About this exercise
Your answer must be an exact transcription of every entry.

BEGIN Data for the task

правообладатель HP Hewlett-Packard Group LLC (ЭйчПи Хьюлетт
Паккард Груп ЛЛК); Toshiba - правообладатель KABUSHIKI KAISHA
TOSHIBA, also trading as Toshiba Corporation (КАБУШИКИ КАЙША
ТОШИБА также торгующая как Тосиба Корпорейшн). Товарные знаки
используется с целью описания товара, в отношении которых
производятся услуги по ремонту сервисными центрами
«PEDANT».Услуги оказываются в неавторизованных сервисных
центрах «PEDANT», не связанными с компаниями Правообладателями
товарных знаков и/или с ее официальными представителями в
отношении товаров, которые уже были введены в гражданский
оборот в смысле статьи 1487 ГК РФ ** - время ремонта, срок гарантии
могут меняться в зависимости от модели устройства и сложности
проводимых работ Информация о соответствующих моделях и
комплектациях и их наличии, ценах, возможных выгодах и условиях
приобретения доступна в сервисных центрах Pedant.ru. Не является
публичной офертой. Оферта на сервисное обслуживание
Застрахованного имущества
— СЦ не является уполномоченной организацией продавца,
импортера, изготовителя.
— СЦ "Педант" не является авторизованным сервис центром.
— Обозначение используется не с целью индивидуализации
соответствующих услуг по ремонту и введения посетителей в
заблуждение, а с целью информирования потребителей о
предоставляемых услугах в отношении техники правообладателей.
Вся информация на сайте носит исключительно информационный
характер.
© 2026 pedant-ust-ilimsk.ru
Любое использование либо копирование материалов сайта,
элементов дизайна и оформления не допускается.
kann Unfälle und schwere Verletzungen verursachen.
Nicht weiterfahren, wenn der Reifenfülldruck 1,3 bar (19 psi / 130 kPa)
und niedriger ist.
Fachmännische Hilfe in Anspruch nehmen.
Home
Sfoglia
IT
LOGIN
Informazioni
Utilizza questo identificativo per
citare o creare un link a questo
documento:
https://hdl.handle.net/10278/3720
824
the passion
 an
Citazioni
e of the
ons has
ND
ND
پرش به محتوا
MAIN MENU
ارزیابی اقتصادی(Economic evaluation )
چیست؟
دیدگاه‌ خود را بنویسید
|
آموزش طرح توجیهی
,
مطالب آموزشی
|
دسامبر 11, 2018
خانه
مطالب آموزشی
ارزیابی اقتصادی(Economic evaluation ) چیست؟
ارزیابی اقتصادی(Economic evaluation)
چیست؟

END Data for the task

Answer to the problem
правообладатель HP Hewlett-Packard Group LLC (ЭйчПи Хьюлетт
Паккард Груп ЛЛК); Toshiba - правообладатель KABUSHIKI KAISHA
TOSHIBA, also trading as Toshiba Corporation (КАБУШИКИ КАЙША
ТОШИБА также торгующая как Тосиба Корпорейшн). Товарные знаки
используется с целью описания товара, в отношении которых
производятся услуги по ремонту сервисными центрами
«PEDANT».Услуги оказываются в неавторизованных сервисных
центрах «PEDANT», не связанными с компаниями Правообладателями
товарных знаков и/или с ее официальными представителями в
отношении товаров, которые уже были введены в гражданский
оборот в смысле статьи 1487 ГК РФ ** - время ремонта, срок гарантии
могут меняться в зависимости от модели устройства и сложности
проводимых работ Информация о соответствующих моделях и
комплектациях и их наличии, ценах, возможных выгодах и условиях
приобретения доступна в сервисных центрах Pedant.ru. Не является
публичной офертой. Оферта на сервисное обслуживание
Застрахованного имущества
— СЦ не является уполномоченной организацией продавца,
импортера, изготовителя.
— СЦ "Педант" не является авторизованным сервис центром.
— Обозначение используется не с целью индивидуализации
соответствующих услуг по ремонту и введения посетителей в
заблуждение, а с целью информирования потребителей о
предоставляемых услугах в отношении техники правообладателей.
Вся информация на сайте носит исключительно информационный
характер.
© 2026 pedant-ust-ilimsk.ru
Любое использование либо копирование материалов сайта,
элементов дизайна и оформления не допускается.
kann Unfälle und schwere Verletzungen verursachen.
Nicht weiterfahren, wenn der Reifenfülldruck 1,3 bar (19 psi / 130 kPa)
und niedriger ist.
Fachmännische Hilfe in Anspruch nehmen.
Home
Sfoglia
IT
LOGIN
Informazioni
Utilizza questo identificativo per
citare o creare un link a questo
documento:
https://hdl.handle.net/10278/3720
824
the passion
 an
Citazioni
e of the
ons has
ND
ND
پرش به محتوا
MAIN MENU
ارزیابی اقتصادی(Economic evaluation )
چیست؟
دیدگاه‌ خود را بنویسید
|
آموزش طرح توجیهی
,
مطالب آموزشی
|
دسامبر 11, 2018
خانه
مطالب آموزشی
ارزیابی اقتصادی(Economic evaluation ) چیست؟
ارزیابی اقتصادی(Economic evaluation)
چیست؟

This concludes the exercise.